The League’s Treasurer was Grayson M.-P. Murphy, senior vice president of Guaranty Trust Company and Founder of G.M.-P. Murphy & Co., who also served on the boards of directors of Anaconda Copper, Goodyear and Bethlehem Steel, amongst others. He had the distinction of having been “decorated by Mussolini and made a Commander of the Crown of Italy,” and he was responsible for having raised a significant portion of the financial support necessary to launch the American Legion in 1919. Other major figures included Sewell L. Avery (a Crusader adviser), W.S. Carpenter, Jr. (who had ties to the DuPont and Morgan Interests), Robert Sterling Clark (heir to the Singer Sewing Machine fortune), and three members of the DuPont family (Irenee, Lammot and Archibald).
The League set up a National Executive Committee and a National Advisory Council made up of the upper echelons of American industry. George H. W. Bush’s father, Prescott Bush, who had close relations with the new Nazi government in Germany, served as one of its key liaisons. According to Michael Donnelly, “Money was funneled thru the Sen. Prescott Bush-led Union Banking Corporation […] and the Prescott Bush-led Brown Brothers Harriman […] to the League (and to Hitler, but that’s another story).
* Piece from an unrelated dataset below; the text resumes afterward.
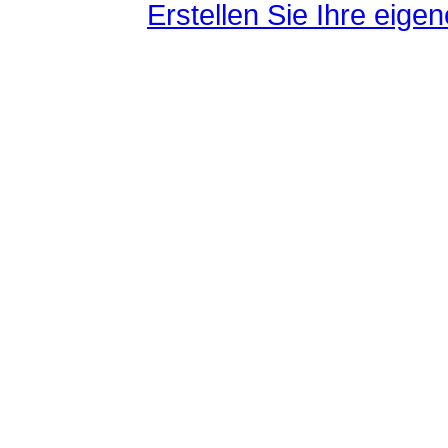
Erstellen Sie Ihre eig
The plotters bragged about Bush’s Hitler connections and even claimed that Germany had promised Bush that it would provide materiel for the coup.” Many of the other leading capitalists behind the plot had investments in Nazi Germany and, according to Christopher Simpson’s detailed analysis, “a half-dozen key U.S. companies—International Harvester, Ford, General Motors, Standard Oil of New Jersey, and du Pont—had become deeply involved in German weapons production.”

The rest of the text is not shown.